Angela’s “pitch” for using
e-mail as a way to construct a personalized psychological study of mood,
was one of the best examples of an adaptation of her findings to a new
Lucas Charles’ ambitious, and—as he found—sometimes
exhausting plan to chart informal conversation resulted not only in fascinating
discoveries of patterns in his weeks and days, but, in his display, a
way of summarizing the mood of an entire week in a powerful way. See the
use of headline and image as overall indicator in the very first week
of his tracking (figure 7). Contrast this with the exasperation of second
(figure 8) or the strong feelings of third (figure 9).
In detail (figure 10), Lucas’s diagrams
accentuated the distinction between playful conversation (the orange)
and serious conversation (the green) and degrees of each (“seismographic”
intensity of line).
Eunjung Cho’s tracking of her dynamic, written-and-read
social life on the Korean language bulletin boards and chat rooms where
she hangs out with friends from home provided some of the most intriguing
finds of the semester (below). After struggling with several iterations
of her weekly charts, and determined to use color, rather than layout
space, to indicate the days (thus revealing cluster patterns) her breakthrough
came in a class session in which she decided to reverse the orientation
of the two 12- hour blocks of the day. This change in orientation both
represents and makes manifest the 13 hours separating her from her friends,
and the day-for-night, night-for-day life that this kind of immediate
communication makes possible (Figures 12 and 13).
In future iterations of the project I would not have the
students cast their nets so wide in the logging process, but would have
them attend more to the sub-parts of the general study. For example, it
would be fascinating to develop protocols that could tease out just the
“listening to music while reading” and “watching TV while
talking on the phone” moments of concurrent activity. It would be
quite enough to find ways of representing these important and complex
behaviors, and to find evidence of “double nourishment” in these
everyday events. I also would like to follow up on the students’

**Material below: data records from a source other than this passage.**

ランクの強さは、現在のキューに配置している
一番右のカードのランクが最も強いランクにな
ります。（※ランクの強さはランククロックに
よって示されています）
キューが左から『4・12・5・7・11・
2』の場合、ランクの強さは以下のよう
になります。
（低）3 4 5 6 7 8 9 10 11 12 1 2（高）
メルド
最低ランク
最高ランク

excellent graphic discoveries and focus even more on the storytelling
power of the graphics as they help us see the many subtle ways in which
people actually use culture.
(1) Rob Wittig, Invisible Rendezvous, Connection and Collaboration in the New Landscape of Electronic Writing (New England, Hanover and London: Wesleyan University Press, 1994). For an online flip test, go to http://www.english.vt.edu/~siegle/Wittig/ir2.html).
(2) Georges Perec, Penser/Classer Translation here by Rob Wittig (Paris: Hachette, 1985) p. 111.
(3) Ibid. p. 122.
(4) For the ensemble of the class work, see http://www.design.ncsu.edu/grad/mapping.html.

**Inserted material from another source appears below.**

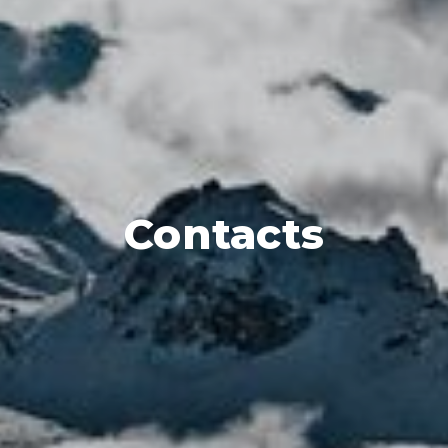
Contacts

Rob Wittig stands firmly at the intersection between literature and graphic design, doing strategy and design alongside Rick Valicenti at Chicago’s
THIRST (www.3st.com), directing TANK20_literary_studio (www.tank20.com), serving on the Literary Advisory Board of the Electronic Literature Association (www.eliterature.org) and teaching and lecturing in both literature and design programs.
Wittig’s background includes a degree in Russian Language and Literature, Minor in Art History, and a Fulbright Scholarship to Paris to study technical, artistic, and theoretical aspects of creating visual/verbal literary works with online publishing technologies, on the invitation of Jacques Derrida, Jean-Francois Lyotard and the Centre Georges Pompidou.

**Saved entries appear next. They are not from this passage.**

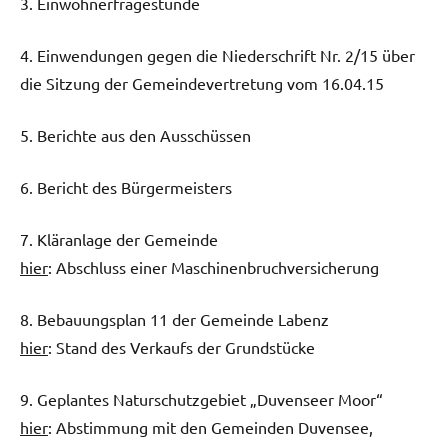
3. Einwohnerfragestunde
4. Einwendungen gegen die Niederschrift Nr. 2/15 über
die Sitzung der Gemeindevertretung vom 16.04.15
5. Berichte aus den Ausschüssen
6. Bericht des Bürgermeisters
7. Kläranlage der Gemeinde
hier
: Abschluss einer Maschinenbruchversicherung
8. Bebauungsplan 11 der Gemeinde Labenz
hier
: Stand des Verkaufs der Grundstücke
9. Geplantes Naturschutzgebiet „Duvenseer Moor“
hier
: Abstimmung mit den Gemeinden Duvensee,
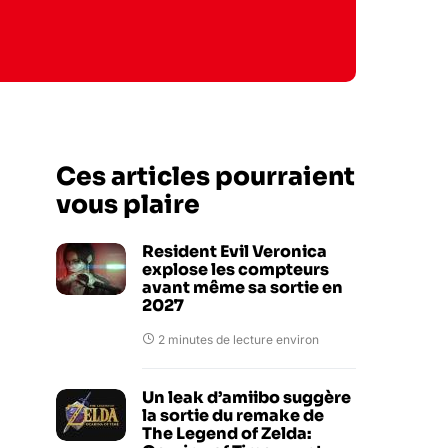
Ces articles pourraient
vous plaire
Resident Evil Veronica
explose les compteurs
avant même sa sortie en
2027
2 minutes de lecture environ
Un leak d’amiibo suggère
la sortie du remake de
The Legend of Zelda:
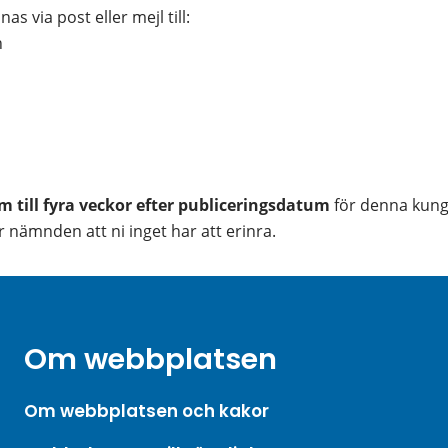
as via post eller mejl till:
n
m till fyra veckor efter publiceringsdatum
 för denna kung
nämnden att ni inget har att erinra.
Om webbplatsen
Om webbplatsen och kakor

In the early 1980s Wittig co-founded IN.S.OMNIA, the early literary electronic bulletin board system that pioneered the creative possibilities of the electrosphere and has been termed “legendary” by cyber-chronicler Howard Rheingold. Wittig’s book, Invisible Rendezvous, Connection and Collaboration in the New Landscape of Electronic Writing, Wesleyan University Press, 1994, is an analysis of this heroic, early period of electronic literature.
Working in the Design Department of the educational publishing company Ligature in the 1990s Wittig put into motion the process, principles, and prototypes for a revolution in the way K-12 textbooks are designed and written, changes that are now industry-wide.